When we say that Regions of Light and Sound of God also successfully harnesses many of the best bits of recent vintage MMJ, that’s starting to add up to a fair few ‘best bits’ before we’re even out of the second paragraph of this review. This is because Regions of Light and Sound of God is a flippin’ triumph, a ‘suddenly solo’/’one-man band’ record to rival Gaz Coombes’s effort of last year.
Though existing within the realms of psychedelic pop, James’s singing style is now a ‘classic soul’ kind of assured, and when it’s joined in opener “State of the Art (A.E.I.O.U.)” by a bass line that bores down through the mix like the coolest thing in the world, you could almost imagine you’re listening to Marvin Gaye circa-What’s Going On. Not quite, but perhaps the closest James has come to date. The slow-burning build and soulfully staccato vowels – er, yeah, soulfully staccato vowels – are but key players in a stupendous whole, making for one of the most immediately impressive opening tracks you’re likely to hear all year.

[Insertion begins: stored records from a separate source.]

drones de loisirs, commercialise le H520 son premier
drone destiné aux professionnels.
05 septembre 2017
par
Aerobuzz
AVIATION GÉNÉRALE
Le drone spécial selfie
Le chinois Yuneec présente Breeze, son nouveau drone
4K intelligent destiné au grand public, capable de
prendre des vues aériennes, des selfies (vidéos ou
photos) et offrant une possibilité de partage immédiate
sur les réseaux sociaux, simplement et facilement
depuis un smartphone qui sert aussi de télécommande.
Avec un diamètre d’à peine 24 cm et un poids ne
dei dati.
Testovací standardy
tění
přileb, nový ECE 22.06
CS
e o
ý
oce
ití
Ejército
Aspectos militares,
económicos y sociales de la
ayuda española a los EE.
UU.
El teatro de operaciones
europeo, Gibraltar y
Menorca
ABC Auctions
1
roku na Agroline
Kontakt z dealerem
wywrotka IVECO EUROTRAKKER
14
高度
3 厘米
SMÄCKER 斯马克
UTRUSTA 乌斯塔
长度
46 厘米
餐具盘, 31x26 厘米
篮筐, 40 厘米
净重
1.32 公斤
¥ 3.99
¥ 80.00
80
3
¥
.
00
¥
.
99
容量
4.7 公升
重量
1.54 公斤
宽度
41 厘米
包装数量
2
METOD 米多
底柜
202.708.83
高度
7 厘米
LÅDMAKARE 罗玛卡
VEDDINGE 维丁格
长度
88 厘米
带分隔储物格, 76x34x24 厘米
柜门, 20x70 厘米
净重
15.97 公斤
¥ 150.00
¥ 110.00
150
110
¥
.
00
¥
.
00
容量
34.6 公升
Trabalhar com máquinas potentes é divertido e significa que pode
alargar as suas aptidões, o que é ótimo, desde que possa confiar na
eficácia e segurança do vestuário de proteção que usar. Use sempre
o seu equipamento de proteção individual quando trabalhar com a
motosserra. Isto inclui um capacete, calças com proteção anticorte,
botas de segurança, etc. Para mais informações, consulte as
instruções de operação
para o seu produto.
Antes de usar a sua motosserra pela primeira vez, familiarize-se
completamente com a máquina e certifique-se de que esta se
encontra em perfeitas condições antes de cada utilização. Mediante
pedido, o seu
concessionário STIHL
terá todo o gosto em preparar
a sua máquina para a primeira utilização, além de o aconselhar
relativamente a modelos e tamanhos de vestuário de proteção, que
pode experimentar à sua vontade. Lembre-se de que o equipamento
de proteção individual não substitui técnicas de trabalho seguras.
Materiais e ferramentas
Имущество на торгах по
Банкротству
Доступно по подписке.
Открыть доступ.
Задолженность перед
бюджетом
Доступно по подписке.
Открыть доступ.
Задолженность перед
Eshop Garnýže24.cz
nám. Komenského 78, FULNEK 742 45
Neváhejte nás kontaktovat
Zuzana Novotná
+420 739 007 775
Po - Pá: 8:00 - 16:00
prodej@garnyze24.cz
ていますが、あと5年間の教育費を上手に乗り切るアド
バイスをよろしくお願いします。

James’s ace knack for incorporating unexpected elements without them ever sounding incongruous is well evidenced by the felty blasts of synth and beaming jazzy dissonance that dilate the pupils of the Beck-tinged “Know Til Now”, in which a soothingly monotone sort of cinematic string tension – er, yeah – inhabits the high end of the mix like some blissful dog whistle. An ambient synth fallout leads into more jazzy minor key piano, this time heavily effected to have a kind of sepia tint to it, and proceeds to lay a sassy baritone sax over the top. This is fantastic stuff.
“One egg that split in two we came to be / The dawn of humanity, we were there” he sings with quite immaculate intonation on “Dear One”, with its rhythm section so nonchalantly, melancholically funky, and he may or may not be referring here to his newfound existence as both band member and solo artist. Let’s face it, he probably isn’t, but that won’t stop us shoehorning this feeble attempt at insight into the article, even so far as to base the entire fifth paragraph around it.

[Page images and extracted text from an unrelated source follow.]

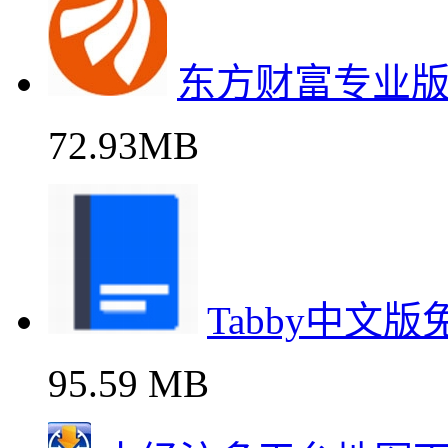
东方财富专业
72.93MB
Tabby中文
95.59 MB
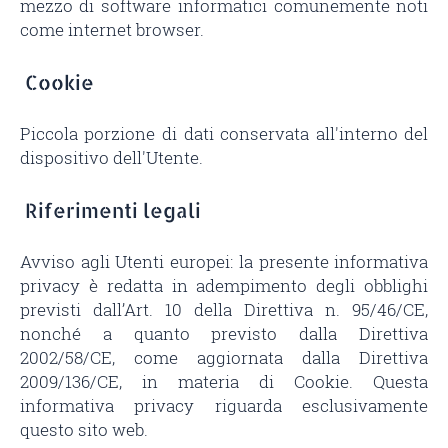
mezzo di software informatici comunemente noti
come internet browser.
Cookie
Piccola porzione di dati conservata all'interno del
dispositivo dell'Utente.
Riferimenti legali
Avviso agli Utenti europei: la presente informativa
privacy è redatta in adempimento degli obblighi
previsti dall’Art. 10 della Direttiva n. 95/46/CE,
nonché a quanto previsto dalla Direttiva
2002/58/CE, come aggiornata dalla Direttiva
2009/136/CE, in materia di Cookie. Questa
informativa privacy riguarda esclusivamente
questo sito web.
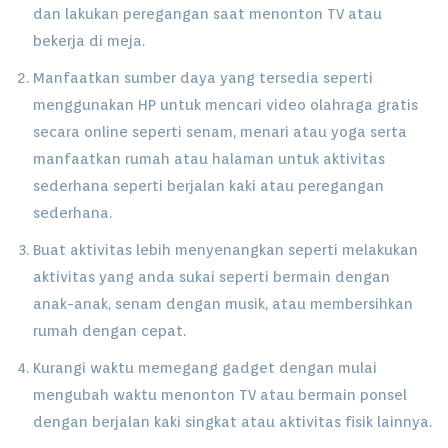
dan lakukan peregangan saat menonton TV atau
bekerja di meja.
Manfaatkan sumber daya yang tersedia seperti
menggunakan HP untuk mencari video olahraga gratis
secara online seperti senam, menari atau yoga serta
manfaatkan rumah atau halaman untuk aktivitas
sederhana seperti berjalan kaki atau peregangan
sederhana.
Buat aktivitas lebih menyenangkan seperti melakukan
aktivitas yang anda sukai seperti bermain dengan
anak-anak, senam dengan musik, atau membersihkan
rumah dengan cepat.
Kurangi waktu memegang gadget dengan mulai
mengubah waktu menonton TV atau bermain ponsel
dengan berjalan kaki singkat atau aktivitas fisik lainnya.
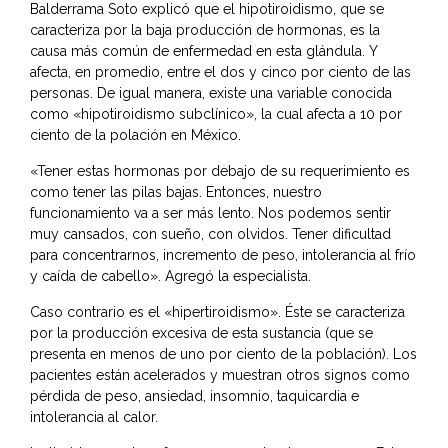
Balderrama Soto explicó que el hipotiroidismo, que se
caracteriza por la baja producción de hormonas, es la
causa más común de enfermedad en esta glándula. Y
afecta, en promedio, entre el dos y cinco por ciento de las
personas. De igual manera, existe una variable conocida
como «hipotiroidismo subclínico», la cual afecta a 10 por
ciento de la polación en México.
«Tener estas hormonas por debajo de su requerimiento es
como tener las pilas bajas. Entonces, nuestro
funcionamiento va a ser más lento. Nos podemos sentir
muy cansados, con sueño, con olvidos. Tener dificultad
para concentrarnos, incremento de peso, intolerancia al frío
y caída de cabello». Agregó la especialista.
Caso contrario es el «hipertiroidismo». Éste se caracteriza
por la producción excesiva de esta sustancia (que se
presenta en menos de uno por ciento de la población). Los
pacientes están acelerados y muestran otros signos como
pérdida de peso, ansiedad, insomnio, taquicardia e
intolerancia al calor.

“A New Life” is simply gorgeous, its clacking, quick-stepping beat sufficiently low in the mix as to not to distract from the early-’60s intimacy plied on top of it like sonic ice cream. The really sincere delivery of “I think I’m really being sincere” is ridiculously charming, as is ensuing instrumental interlude “Exploding”, the Beatles-y fingerpicking of which acquires shimmeringly reverbed string and flute and introduces a new kind of wonder to the LP.
“Nothing ever stays like it was in the beginning / As time goes through, we must choose to renew / To begin again” sings James on “Of the Mother Again”, and we hope you’ll excuse us for again asking whether that could be a straight-up reference to this new lease of life. Heck, we had “A New Life” two tracks ago. Anyway, “Of the Mother Again” resolves itself as a sublimely good-natured cross between Bill Withers and first-album Apples in Stereo.
“Actress” continues the run of strong opening lines with “You’re good at making everyone believe that they love you / A little wink of the eye, a little glimpse of the thigh / And we’re in heaven”, carrying over the Bill Withers vibes then substituting them in and out with an instantly winning, descending chord progression. “All Is Forgiven” sounds like Massive Attack’s “Angel” exploring Ali Baba’s cave while listening to Grizzly Bear on its iPod – it departs, suitably, in a puff of smoke – leaving it up to “God’s Love to Deliver” to end proceedings a sweetly impassioned paean to Martin Luther King set to an inquisitive acoustic strum, slipping a banjo in and sending us off on a bewitching note.
Just look at all those superlatives: like we said, triumph.
Rocksucker says: Four and a Half Quails out of Five!